KeyError Exception while synching routers

Bug #1232525 reported by Stephen Ma
8
This bug affects 1 person
Affects Status Importance Assigned to Milestone
neutron
Fix Released
Medium
haruka tanizawa

Bug Description

Sometimes this exception is seen while the L3-agent _rpc_loop periodic task is executing:

30748 ERROR quantum.agent.l3_agent [-] Failed synchronizing routers
30748 TRACE quantum.agent.l3_agent Traceback (most recent call last):
30748 TRACE quantum.agent.l3_agent File "/usr/lib/python2.7/dist-packages/quantum/agent/l3_agent.py", line 725, in _rpc_loop
30748 TRACE quantum.agent.l3_agent self._process_router_delete()
30748 TRACE quantum.agent.l3_agent File "/usr/lib/python2.7/dist-packages/quantum/agent/l3_agent.py", line 733, in _process_router_delete
30748 TRACE quantum.agent.l3_agent self._router_removed(router_id)
30748 TRACE quantum.agent.l3_agent File "/usr/lib/python2.7/dist-packages/quantum/agent/l3_agent.py", line 319, in _router_removed
30748 TRACE quantum.agent.l3_agent ri = self.router_info[router_id]
30748 TRACE quantum.agent.l3_agent KeyError: u'0f9ec689-c094-44c7-bae7-b995830d405f'

0f9ec689-c094-44c7-bae7-b995830d405f is a router that just has been deleted.

Stephen Ma (stephen-ma)
Changed in neutron:
assignee: nobody → Stephen Ma (stephen-ma)
Revision history for this message
ZhiQiang Fan (aji-zqfan) wrote :
Changed in neutron:
status: New → Confirmed
Revision history for this message
ZhiQiang Fan (aji-zqfan) wrote :

i think the root cause is:

in neutron/tests/unit/test_l3_agent.py:542

    def test_removed_from_agent(self):
        agent = l3_agent.L3NATAgent(HOSTNAME, self.conf)
        agent.router_removed_from_agent(None, {'router_id': FAKE_ID})
        # verify that will set fullsync
        self.assertIn(FAKE_ID, agent.removed_routers)

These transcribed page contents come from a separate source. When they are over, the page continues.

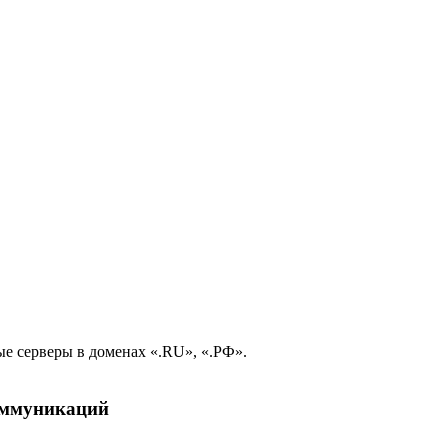
е серверы в доменах «.RU», «.РФ».
коммуникаций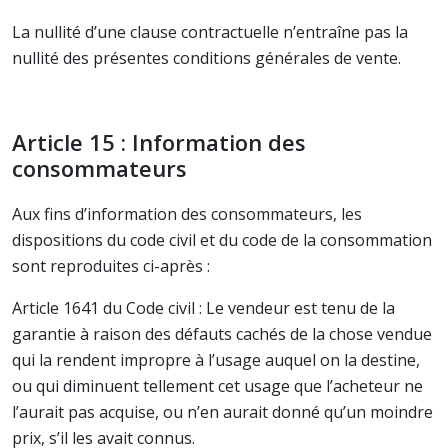
La nullité d’une clause contractuelle n’entraîne pas la
nullité des présentes conditions générales de vente.
Article 15 : Information des
consommateurs
Aux fins d’information des consommateurs, les
dispositions du code civil et du code de la consommation
sont reproduites ci-après :
Article 1641 du Code civil : Le vendeur est tenu de la
garantie à raison des défauts cachés de la chose vendue
qui la rendent impropre à l’usage auquel on la destine,
ou qui diminuent tellement cet usage que l’acheteur ne
l’aurait pas acquise, ou n’en aurait donné qu’un moindre
prix, s’il les avait connus.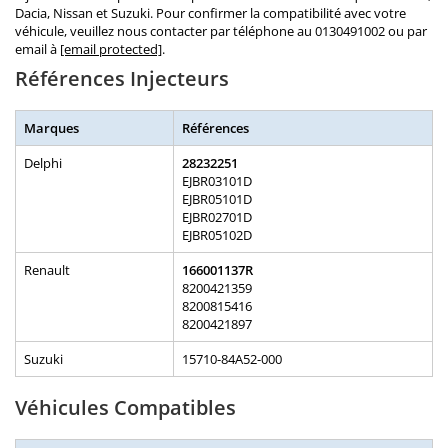
Dacia, Nissan et Suzuki. Pour confirmer la compatibilité avec votre
véhicule, veuillez nous contacter par téléphone au 0130491002 ou par
email à
[email protected]
.
Références Injecteurs
Marques
Références
Delphi
28232251
EJBR03101D
EJBR05101D
EJBR02701D
EJBR05102D
Renault
166001137R
8200421359
8200815416
8200421897
Suzuki
15710-84A52-000
Véhicules Compatibles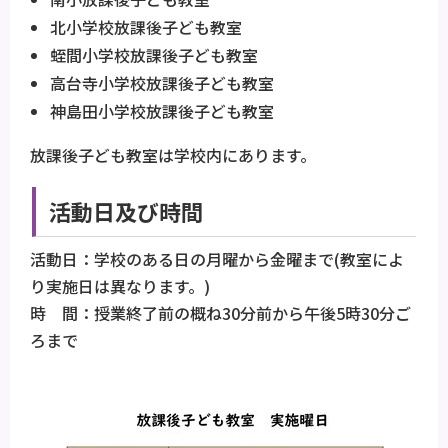
北小学校放課後子ども教室
蛭間小学校放課後子ども教室
高台寺小学校放課後子ども教室
神島田小学校放課後子ども教室
放課後子ども教室は学校内にあります。
活動日及び時間
活動日：学校のある日の月曜から金曜まで(教室によ
り実施日は異なります。)
時 間：授業終了前の概ね30分前から午後5時30分ご
ろまで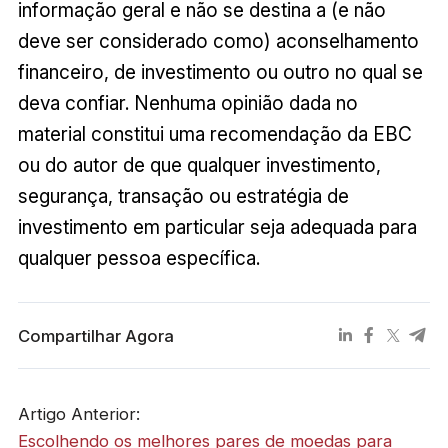
informação geral e não se destina a (e não
deve ser considerado como) aconselhamento
financeiro, de investimento ou outro no qual se
deva confiar. Nenhuma opinião dada no
material constitui uma recomendação da EBC
ou do autor de que qualquer investimento,
segurança, transação ou estratégia de
investimento em particular seja adequada para
qualquer pessoa específica.
Compartilhar Agora
Artigo Anterior:
Escolhendo os melhores pares de moedas para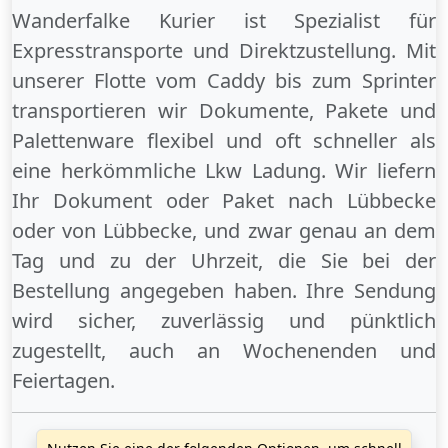
Wanderfalke Kurier ist Spezialist für
Expresstransporte und Direktzustellung. Mit
unserer Flotte vom Caddy bis zum Sprinter
transportieren wir Dokumente, Pakete und
Palettenware flexibel und oft schneller als
eine herkömmliche Lkw Ladung. Wir liefern
Ihr Dokument oder Paket
nach Lübbecke
oder
von Lübbecke
, und zwar genau an dem
Tag und zu der Uhrzeit, die Sie bei der
Bestellung angegeben haben. Ihre Sendung
wird sicher, zuverlässig und pünktlich
zugestellt, auch an
Wochenenden
und
Feiertagen
.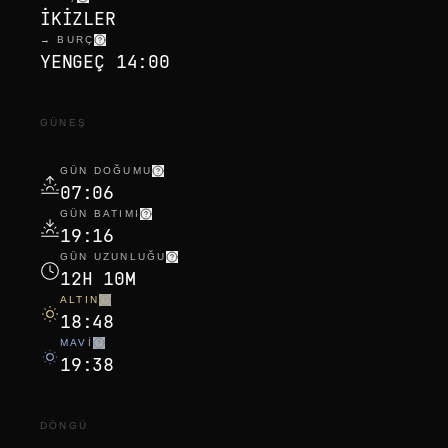
IKIZLER
→ BURÇ
YENGEÇ 14:00
GÜNEŞ
GÜN DOĞUMU
07:06
GÜN BATIMI
19:16
GÜN UZUNLUĞU
12H 10M
ALTIN
18:48
MAVI
19:38
DÖNGÜ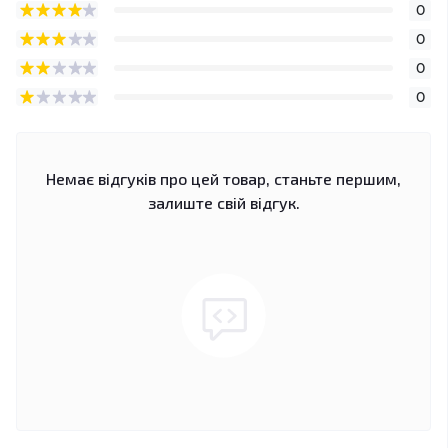
0
0
0
0
Немає відгуків про цей товар, станьте першим,
залиште свій відгук.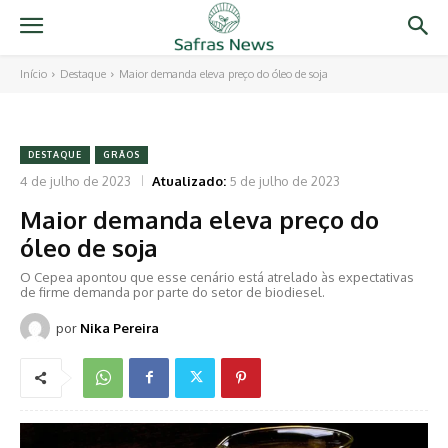
Início
Destaque
Maior demanda eleva preço do óleo de soja
DESTAQUE
GRÃOS
4 de julho de 2023
Atualizado:
5 de julho de 2023
Maior demanda eleva preço do
óleo de soja
O Cepea apontou que esse cenário está atrelado às expectativas
de firme demanda por parte do setor de biodiesel.
por
Nika Pereira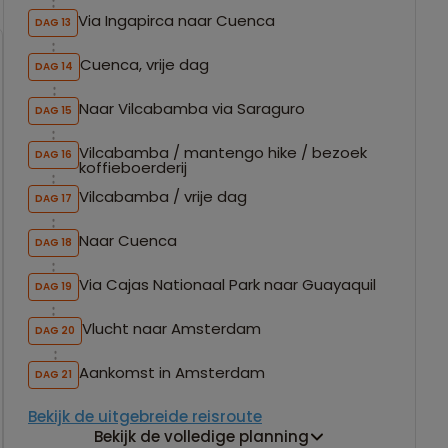
Via Ingapirca naar Cuenca
DAG 13
Cuenca, vrije dag
DAG 14
Naar Vilcabamba via Saraguro
DAG 15
Vilcabamba / mantengo hike / bezoek
DAG 16
koffieboerderij
Vilcabamba / vrije dag
DAG 17
Naar Cuenca
DAG 18
Via Cajas Nationaal Park naar Guayaquil
DAG 19
Vlucht naar Amsterdam
DAG 20
Aankomst in Amsterdam
DAG 21
Bekijk de uitgebreide reisroute
Bekijk de volledige planning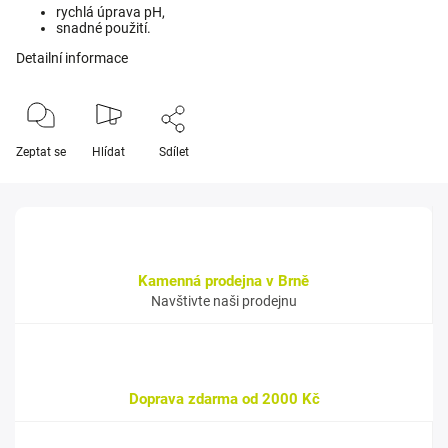
rychlá úprava pH,
snadné použití.
Detailní informace
Zeptat se
Hlídat
Sdílet
Kamenná prodejna v Brně
Navštivte naši prodejnu
Doprava zdarma od 2000 Kč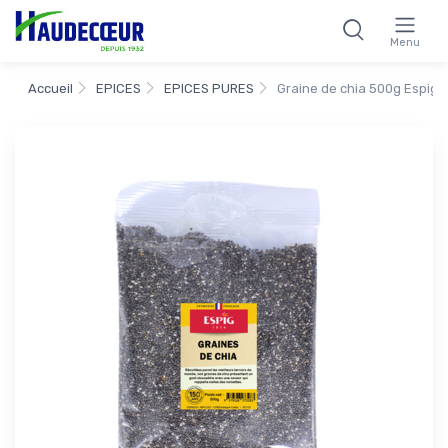
Menu
Accueil
EPICES
EPICES PURES
Graine de chia 500g Espig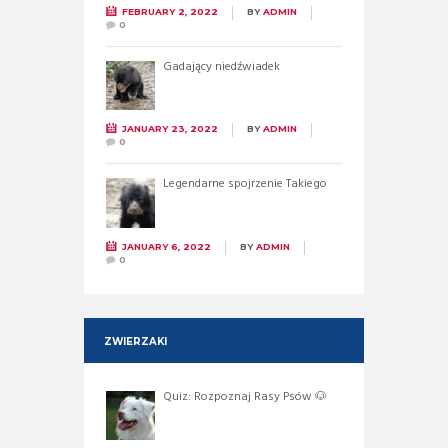
FEBRUARY 2, 2022
BY
ADMIN
0
Gadający niedźwiadek
JANUARY 23, 2022
BY
ADMIN
0
Legendarne spojrzenie Takiego
JANUARY 6, 2022
BY
ADMIN
0
ZWIERZAKI
Quiz: Rozpoznaj Rasy Psów 🐶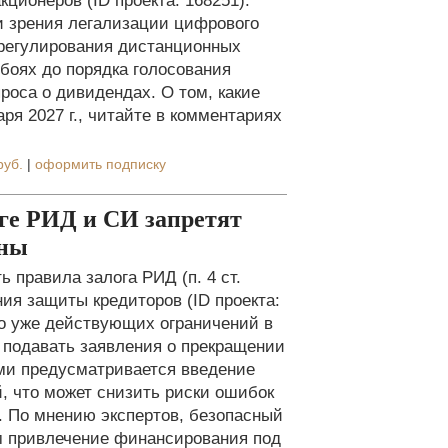
ионеров (ID проекта: 168251).
и зрения легализации цифрового
 регулирования дистанционных
боях до порядка голосования
роса о дивидендах. О том, какие
аря 2027 г., читайте в комментариях
руб.
|
оформить подписку
оге РИД и СИ запретят
аны
правила залога РИД (п. 4 ст.
ения защиты кредиторов (ID проекта:
мо уже действующих ограничений в
 подавать заявления о прекращении
ами предусматривается введение
, что может снизить риски ошибок
. По мнению экспертов, безопасный
м привлечение финансирования под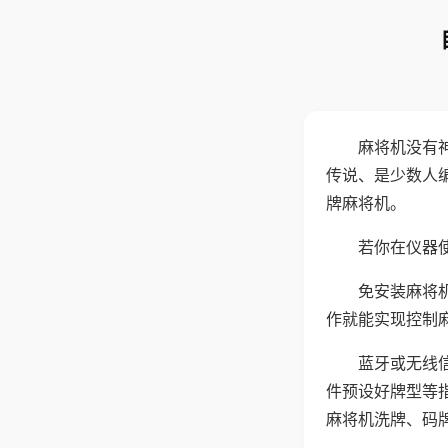
麻将机没有
传说、是少数人
牌麻将机。
若你在仪器使
免安装麻将
作就能实现控制
蓝牙或无线
件预设好牌型等
麻将机洗牌、码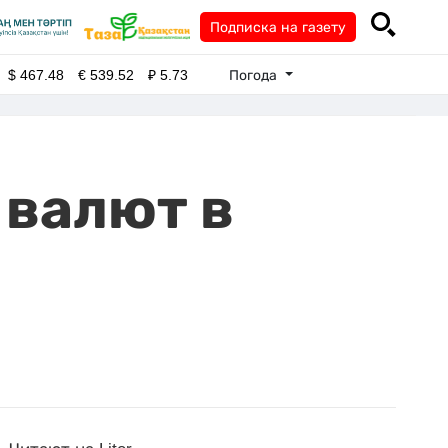
Подписка на газету
Погода
$
467.48
€
539.52
₽
5.73
 валют в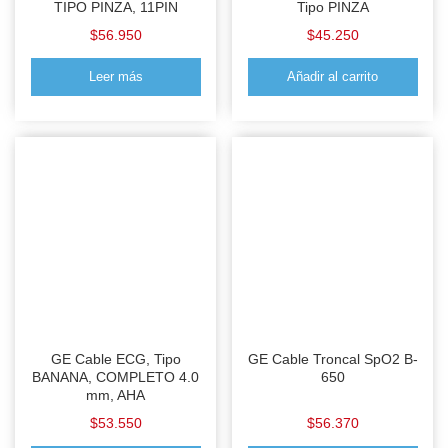
TIPO PINZA, 11PIN
Tipo PINZA
$
56.950
$
45.250
Leer más
Añadir al carrito
GE Cable ECG, Tipo
GE Cable Troncal SpO2 B-
BANANA, COMPLETO 4.0
650
mm, AHA
$
53.550
$
56.370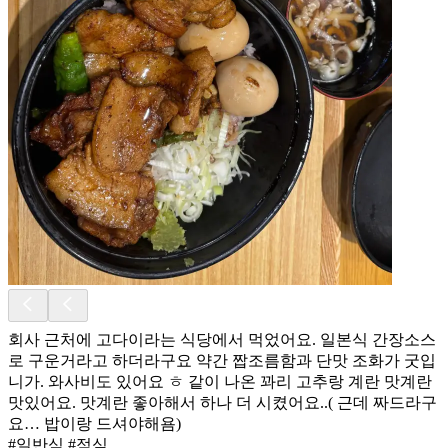
회사 근처에 고다이라는 식당에서 먹었어요. 일본식 간장소스
로 구운거라고 하더라구요 약간 짭조름함과 단맛 조화가 굿입
니가. 와사비도 있어요 ㅎ 같이 나온 꽈리 고추랑 계란 맛계란
맛있어요. 맛계란 좋아해서 하나 더 시켰어요..( 근데 짜드라구
요… 밥이랑 드셔야해욤)
#일반식 #점심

so this ut call router_removed_from_agent with fake id, and it will stored to l3's removed_routers, which will be removed one by one in _rpc_loop but it is not cached in router_info, so the key error is raised

so i think mock is needed in this ut

Revision history for this message
ZhiQiang Fan (aji-zqfan) wrote :

i'm wrong, the _rpc_loop has already been mocked in setup.
sorry

Revision history for this message
Stephen Ma (stephen-ma) wrote :

A router could be deleted twice. The function _rpc_loop calls _process_routers. In it it spawns off threads to run _router_removed for all routers in the set that is the difference of the routers the currently agent manages minus those that are recorded in the database.

Then _rpc_loop calls _process_router_remove. _Process_router_remove calls _router_removed on those routers in the removed_routers list.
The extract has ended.